Os desvarios de Bolsonaro.
Atualizado: 25 de Abr de 2020
Hoje é um dia histórico.
É, ou o começo do fim do governo Bolsonaro, se as instituições estiverem sólidas, ou o início de um período temerário para nossas liberdades.
Bolsonaro nunca teve visão de futuro.
É um populista típico.
Fala o que a massa ignorante, preconceituosa, tacanha, da elite e do povo, porque existem imbecis em todas as classes sociais, querem ouvir.
Mas o Palácio ensurdece.
Então o presidente está sem retorno em seu palco.
Está isolado.
É um rei trancado em seu castelo, que acredita que o poder absoluto vai salvá-lo.
Não vai.
É um rei porque acredita - como seu par americano - que o cargo de presidente da república lhe confere poder absoluto.
Trump acha que pode tudo porque é um empresário.
Imagina que o presidente é como um CEO que pode fazer o que bem entender com sua empresa, a América.
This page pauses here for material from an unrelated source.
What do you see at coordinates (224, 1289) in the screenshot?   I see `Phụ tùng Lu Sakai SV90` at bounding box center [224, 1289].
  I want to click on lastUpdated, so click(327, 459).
Bolsonaro acha que pode tudo porque é um militar. Imagina que o presidente é como um general que pode reger suas tropas a seu bel prazer.
Não podem.
Não podem porque a democracia, ao contrário de uma empresa, ou uma corporação militar precisa de um constante equilíbrio de forças para sobreviver.
Tanto entre poderes como entre os membros do governo.
Exatamente o oposto do que acontece numa empresa ou num quartel.
Bolsonaro não entende isso porque nunca foi um democrata.
Bolsonaro demitiu Mandetta porque considera que sua opinião é mais importante do que a da OMS.
Bolsonaro deixou Moro sair porque considera que a PF se subordina a ele.
Bolsonaro se indispôs com Rodrigo Maia e com Alcolumbre porque considera que o Congresso e o Senado devem servir ao Executivo.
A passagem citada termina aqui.